A NEW MUSEUM is opening in Portland, but it's probably not what you expect. Exhibitions are free. There are no white walls, no pedestals. It has no physical building: sometimes it's in parks; sometimes it's in city hall. Design Museum Portland began as a nonprofit, decentralized museum in Boston. Still in fundraising mode for its Portland location, the organization will begin its unique Portland programming in 2014, with their first major event to be announced during a launch at ADX as part of Design Week. As a roaming museum, it's a curious concept, although one that should find a comfortable home in Portland—a city plenty comfortable with mobile business models (see: proliferating pop-up shops and food carts).

We picked the brain of the Design Museum's co-founder and executive director, Sam Aquillano, to get the scoop on this ambitious project and its precedence.

MERCURY: The term "design" is broad: It can mean graphic design, architecture, urban design. It sounds like the Design Museum covers all of design?

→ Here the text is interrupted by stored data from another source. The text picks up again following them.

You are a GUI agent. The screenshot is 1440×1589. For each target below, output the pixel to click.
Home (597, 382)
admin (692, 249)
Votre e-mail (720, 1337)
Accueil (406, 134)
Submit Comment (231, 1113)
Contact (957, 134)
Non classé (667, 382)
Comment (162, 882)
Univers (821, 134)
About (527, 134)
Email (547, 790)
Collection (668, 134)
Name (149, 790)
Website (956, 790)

SAM AQUILLANO: The process of discovery—that is my definition of design. We exhibit, promote, and do programming around every type of design, including business-model design, experience design. Our audience is the general public. We have an exhibition right now at the airport in Boston called Getting There. Everyone travels, but you may not think about how design has shaped that experience, whether it's how your luggage is designed or the flight attendant uniforms. We have all that stuff in the exhibition. It's a lot more accessible than saying, "We're going to do an architecture exhibition"—if you do something that academic, they [the public] aren't going to know how to plug in.

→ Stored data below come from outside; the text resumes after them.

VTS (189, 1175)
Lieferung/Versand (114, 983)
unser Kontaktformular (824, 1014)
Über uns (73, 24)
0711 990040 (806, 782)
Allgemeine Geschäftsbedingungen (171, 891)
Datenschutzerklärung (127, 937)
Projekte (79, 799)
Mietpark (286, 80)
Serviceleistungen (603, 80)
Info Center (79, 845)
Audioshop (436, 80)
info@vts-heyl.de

What does a Design Museum exhibit look like? For your exhibit at the Boston airport—do you show blueprints of the airport? Is it interactive?

We show architectural drawings of the airport; we show sketches of luggage design. So, fun process stuff. We also have a lot of historical stuff, too. We talk about how the experience has changed. We have some infographics about deregulation—why is that in a design exhibition? Well, when they deregulated the airlines, it opened the airlines up to have a lot more passengers on a single plane, which dovetailed nicely with technology—they could develop these bigger engines. All of a sudden the experience completely changed. Instead of having 20 people on a plane and five flight attendants, [it went] to 200 people on a plane with five flight attendants. We really go into the cultural, economic, and technological changes that shape that experience, that designers have to respond to.

What informed your decision to have a Design Museum in Portland?

I founded the museum four years ago in Boston around the fact that design is so important in our lives—it's everywhere—but the public doesn't really think about design as deeply as we should. Normally people only recognize design when it's bad: if a chair is uncomfortable, or if you get lost in an airport. But good design is invisible. If we thought about design more, maybe we could design a better world. We started the museum around, "Design is everywhere, so we should be everywhere." We want to be out in the public, not holed up in a single building, because we can provide great contacts in the actual places. I met some folks from Gerding Edlen based in Portland; they developed the Indigo building in Portland. They started developing some work in Boston, and they reached out to see if we wanted to be part of one of their new developments; the conversation kept moving forward to, "Why not have a Design Museum Portland?" There are a lot of similarities between Portland and Boston—the design community is really strong in Portland, and there's great higher-end institutions teaching design. As our new city, it makes sense.

_________________________________________________________________________________________

Design Museum Portland launch at ADX, 417 SE 11th, Tues Oct 8, 6:30 pm, free.